** Your assignment **
Every entry below needs to be repeated exactly as written.
---
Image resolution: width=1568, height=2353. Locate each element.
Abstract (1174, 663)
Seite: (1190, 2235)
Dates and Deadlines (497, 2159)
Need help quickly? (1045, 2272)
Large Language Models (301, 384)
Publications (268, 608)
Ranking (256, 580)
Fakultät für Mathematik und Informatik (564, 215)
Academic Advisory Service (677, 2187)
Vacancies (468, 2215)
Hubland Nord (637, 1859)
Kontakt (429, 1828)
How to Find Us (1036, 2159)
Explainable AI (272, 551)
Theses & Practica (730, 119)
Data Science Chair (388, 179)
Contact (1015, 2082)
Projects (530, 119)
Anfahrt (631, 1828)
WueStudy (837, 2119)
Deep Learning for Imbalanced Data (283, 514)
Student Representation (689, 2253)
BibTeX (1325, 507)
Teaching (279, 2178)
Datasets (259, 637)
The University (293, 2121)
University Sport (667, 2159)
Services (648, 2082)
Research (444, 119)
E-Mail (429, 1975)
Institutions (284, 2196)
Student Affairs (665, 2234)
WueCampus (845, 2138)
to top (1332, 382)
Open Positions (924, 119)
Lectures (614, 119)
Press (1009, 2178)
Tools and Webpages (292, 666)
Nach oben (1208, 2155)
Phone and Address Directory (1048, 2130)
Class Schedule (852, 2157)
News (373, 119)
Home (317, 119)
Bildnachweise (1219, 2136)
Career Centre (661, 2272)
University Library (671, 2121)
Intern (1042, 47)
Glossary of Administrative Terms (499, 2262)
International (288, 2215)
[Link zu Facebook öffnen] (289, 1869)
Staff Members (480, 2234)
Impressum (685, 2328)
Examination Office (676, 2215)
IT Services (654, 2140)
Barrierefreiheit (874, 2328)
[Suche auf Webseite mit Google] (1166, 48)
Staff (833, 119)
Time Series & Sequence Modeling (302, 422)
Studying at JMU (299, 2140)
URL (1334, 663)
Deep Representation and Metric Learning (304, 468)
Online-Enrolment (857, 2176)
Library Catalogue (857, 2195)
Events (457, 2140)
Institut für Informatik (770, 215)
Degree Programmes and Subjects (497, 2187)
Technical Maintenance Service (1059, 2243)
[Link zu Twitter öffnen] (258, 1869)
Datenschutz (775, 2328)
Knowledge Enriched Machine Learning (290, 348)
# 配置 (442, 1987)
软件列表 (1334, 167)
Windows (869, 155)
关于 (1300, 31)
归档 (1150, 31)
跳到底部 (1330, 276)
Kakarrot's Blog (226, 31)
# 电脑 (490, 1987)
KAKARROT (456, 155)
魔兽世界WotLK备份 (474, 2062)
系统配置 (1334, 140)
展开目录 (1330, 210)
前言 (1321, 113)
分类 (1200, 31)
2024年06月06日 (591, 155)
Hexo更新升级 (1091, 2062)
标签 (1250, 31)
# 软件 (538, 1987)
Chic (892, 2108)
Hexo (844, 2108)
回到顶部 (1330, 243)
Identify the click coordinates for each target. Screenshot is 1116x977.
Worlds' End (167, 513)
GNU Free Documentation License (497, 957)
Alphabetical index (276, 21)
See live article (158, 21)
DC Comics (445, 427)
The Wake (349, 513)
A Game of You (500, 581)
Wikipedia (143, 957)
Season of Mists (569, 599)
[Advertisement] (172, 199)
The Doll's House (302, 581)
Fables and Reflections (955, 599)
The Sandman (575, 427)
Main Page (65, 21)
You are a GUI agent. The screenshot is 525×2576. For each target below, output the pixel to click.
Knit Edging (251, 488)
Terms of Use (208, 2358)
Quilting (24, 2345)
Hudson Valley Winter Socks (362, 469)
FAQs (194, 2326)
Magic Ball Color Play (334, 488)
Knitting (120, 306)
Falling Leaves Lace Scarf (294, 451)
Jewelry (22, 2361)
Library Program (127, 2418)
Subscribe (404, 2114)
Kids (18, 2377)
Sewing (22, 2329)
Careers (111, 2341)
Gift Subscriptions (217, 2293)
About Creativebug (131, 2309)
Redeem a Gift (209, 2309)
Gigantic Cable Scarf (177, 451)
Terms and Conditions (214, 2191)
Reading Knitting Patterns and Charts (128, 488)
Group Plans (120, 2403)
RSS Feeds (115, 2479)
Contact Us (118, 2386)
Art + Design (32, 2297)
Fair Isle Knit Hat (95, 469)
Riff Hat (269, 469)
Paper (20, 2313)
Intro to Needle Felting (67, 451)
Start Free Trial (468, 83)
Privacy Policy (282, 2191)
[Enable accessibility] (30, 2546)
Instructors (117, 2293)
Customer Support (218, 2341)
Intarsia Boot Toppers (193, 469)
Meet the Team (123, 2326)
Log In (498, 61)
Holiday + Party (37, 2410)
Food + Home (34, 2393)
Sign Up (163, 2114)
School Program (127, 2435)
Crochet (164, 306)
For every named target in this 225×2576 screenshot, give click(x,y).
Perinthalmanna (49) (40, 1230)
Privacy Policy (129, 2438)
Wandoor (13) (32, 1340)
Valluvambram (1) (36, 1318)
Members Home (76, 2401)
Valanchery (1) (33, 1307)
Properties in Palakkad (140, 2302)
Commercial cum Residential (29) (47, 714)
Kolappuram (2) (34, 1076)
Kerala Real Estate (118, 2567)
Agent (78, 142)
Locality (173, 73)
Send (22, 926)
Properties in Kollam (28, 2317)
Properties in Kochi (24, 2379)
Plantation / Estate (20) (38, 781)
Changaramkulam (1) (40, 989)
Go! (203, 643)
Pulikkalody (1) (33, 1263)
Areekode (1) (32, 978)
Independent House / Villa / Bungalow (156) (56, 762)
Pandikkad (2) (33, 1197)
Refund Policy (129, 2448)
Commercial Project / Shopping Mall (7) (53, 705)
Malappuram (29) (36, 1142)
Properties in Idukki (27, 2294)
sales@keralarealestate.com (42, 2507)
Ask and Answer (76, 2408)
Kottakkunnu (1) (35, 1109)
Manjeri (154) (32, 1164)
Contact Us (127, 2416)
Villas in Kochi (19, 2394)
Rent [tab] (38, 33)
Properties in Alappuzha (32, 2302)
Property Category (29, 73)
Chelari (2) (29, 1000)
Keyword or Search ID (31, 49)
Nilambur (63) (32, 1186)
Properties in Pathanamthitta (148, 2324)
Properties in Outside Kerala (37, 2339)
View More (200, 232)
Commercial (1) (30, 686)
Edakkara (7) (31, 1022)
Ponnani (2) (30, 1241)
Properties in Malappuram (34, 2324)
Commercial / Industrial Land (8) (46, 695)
---
** Solution to this exercise **
Image resolution: width=1568, height=2353. Locate each element.
Abstract (1174, 663)
Seite: (1190, 2235)
Dates and Deadlines (497, 2159)
Need help quickly? (1045, 2272)
Large Language Models (301, 384)
Publications (268, 608)
Ranking (256, 580)
Fakultät für Mathematik und Informatik (564, 215)
Academic Advisory Service (677, 2187)
Vacancies (468, 2215)
Hubland Nord (637, 1859)
Kontakt (429, 1828)
How to Find Us (1036, 2159)
Explainable AI (272, 551)
Theses & Practica (730, 119)
Data Science Chair (388, 179)
Contact (1015, 2082)
Projects (530, 119)
Anfahrt (631, 1828)
WueStudy (837, 2119)
Deep Learning for Imbalanced Data (283, 514)
Student Representation (689, 2253)
BibTeX (1325, 507)
Teaching (279, 2178)
Datasets (259, 637)
The University (293, 2121)
University Sport (667, 2159)
Services (648, 2082)
Research (444, 119)
E-Mail (429, 1975)
Institutions (284, 2196)
Student Affairs (665, 2234)
WueCampus (845, 2138)
to top (1332, 382)
Open Positions (924, 119)
Lectures (614, 119)
Press (1009, 2178)
Tools and Webpages (292, 666)
Nach oben (1208, 2155)
Phone and Address Directory (1048, 2130)
Class Schedule (852, 2157)
News (373, 119)
Home (317, 119)
Bildnachweise (1219, 2136)
Career Centre (661, 2272)
University Library (671, 2121)
Intern (1042, 47)
Glossary of Administrative Terms (499, 2262)
International (288, 2215)
[Link zu Facebook öffnen] (289, 1869)
Staff Members (480, 2234)
Impressum (685, 2328)
Examination Office (676, 2215)
IT Services (654, 2140)
Barrierefreiheit (874, 2328)
[Suche auf Webseite mit Google] (1166, 48)
Staff (833, 119)
Time Series & Sequence Modeling (302, 422)
Studying at JMU (299, 2140)
URL (1334, 663)
Deep Representation and Metric Learning (304, 468)
Online-Enrolment (857, 2176)
Library Catalogue (857, 2195)
Events (457, 2140)
Institut für Informatik (770, 215)
Degree Programmes and Subjects (497, 2187)
Technical Maintenance Service (1059, 2243)
[Link zu Twitter öffnen] (258, 1869)
Datenschutz (775, 2328)
Knowledge Enriched Machine Learning (290, 348)
# 配置 (442, 1987)
软件列表 (1334, 167)
Windows (869, 155)
关于 (1300, 31)
归档 (1150, 31)
跳到底部 (1330, 276)
Kakarrot's Blog (226, 31)
# 电脑 (490, 1987)
KAKARROT (456, 155)
魔兽世界WotLK备份 (474, 2062)
系统配置 (1334, 140)
展开目录 (1330, 210)
前言 (1321, 113)
分类 (1200, 31)
2024年06月06日 (591, 155)
Hexo更新升级 (1091, 2062)
标签 (1250, 31)
# 软件 (538, 1987)
Chic (892, 2108)
Hexo (844, 2108)
回到顶部 (1330, 243)
Identify the click coordinates for each target. Screenshot is 1116x977.
Worlds' End (167, 513)
GNU Free Documentation License (497, 957)
Alphabetical index (276, 21)
See live article (158, 21)
DC Comics (445, 427)
The Wake (349, 513)
A Game of You (500, 581)
Wikipedia (143, 957)
Season of Mists (569, 599)
[Advertisement] (172, 199)
The Doll's House (302, 581)
Fables and Reflections (955, 599)
The Sandman (575, 427)
Main Page (65, 21)
You are a GUI agent. The screenshot is 525×2576. For each target below, output the pixel to click.
Knit Edging (251, 488)
Terms of Use (208, 2358)
Quilting (24, 2345)
Hudson Valley Winter Socks (362, 469)
FAQs (194, 2326)
Magic Ball Color Play (334, 488)
Knitting (120, 306)
Falling Leaves Lace Scarf (294, 451)
Jewelry (22, 2361)
Library Program (127, 2418)
Subscribe (404, 2114)
Kids (18, 2377)
Sewing (22, 2329)
Careers (111, 2341)
Gift Subscriptions (217, 2293)
About Creativebug (131, 2309)
Redeem a Gift (209, 2309)
Gigantic Cable Scarf (177, 451)
Terms and Conditions (214, 2191)
Reading Knitting Patterns and Charts (128, 488)
Group Plans (120, 2403)
RSS Feeds (115, 2479)
Contact Us (118, 2386)
Art + Design (32, 2297)
Fair Isle Knit Hat (95, 469)
Riff Hat (269, 469)
Paper (20, 2313)
Intro to Needle Felting (67, 451)
Start Free Trial (468, 83)
Privacy Policy (282, 2191)
[Enable accessibility] (30, 2546)
Instructors (117, 2293)
Customer Support (218, 2341)
Intarsia Boot Toppers (193, 469)
Meet the Team (123, 2326)
Log In (498, 61)
Holiday + Party (37, 2410)
Food + Home (34, 2393)
Sign Up (163, 2114)
School Program (127, 2435)
Crochet (164, 306)
For every named target in this 225×2576 screenshot, give click(x,y).
Perinthalmanna (49) (40, 1230)
Privacy Policy (129, 2438)
Wandoor (13) (32, 1340)
Valluvambram (1) (36, 1318)
Members Home (76, 2401)
Valanchery (1) (33, 1307)
Properties in Palakkad (140, 2302)
Commercial cum Residential (29) (47, 714)
Kolappuram (2) (34, 1076)
Kerala Real Estate (118, 2567)
Agent (78, 142)
Locality (173, 73)
Send (22, 926)
Properties in Kollam (28, 2317)
Properties in Kochi (24, 2379)
Plantation / Estate (20) (38, 781)
Changaramkulam (1) (40, 989)
Go! (203, 643)
Pulikkalody (1) (33, 1263)
Areekode (1) (32, 978)
Independent House / Villa / Bungalow (156) (56, 762)
Pandikkad (2) (33, 1197)
Refund Policy (129, 2448)
Commercial Project / Shopping Mall (7) (53, 705)
Malappuram (29) (36, 1142)
Properties in Idukki (27, 2294)
sales@keralarealestate.com (42, 2507)
Ask and Answer (76, 2408)
Kottakkunnu (1) (35, 1109)
Manjeri (154) (32, 1164)
Contact Us (127, 2416)
Villas in Kochi (19, 2394)
Rent [tab] (38, 33)
Properties in Alappuzha (32, 2302)
Property Category (29, 73)
Chelari (2) (29, 1000)
Keyword or Search ID (31, 49)
Nilambur (63) (32, 1186)
Properties in Pathanamthitta (148, 2324)
Properties in Outside Kerala (37, 2339)
View More (200, 232)
Commercial (1) (30, 686)
Edakkara (7) (31, 1022)
Ponnani (2) (30, 1241)
Properties in Malappuram (34, 2324)
Commercial / Industrial Land (8) (46, 695)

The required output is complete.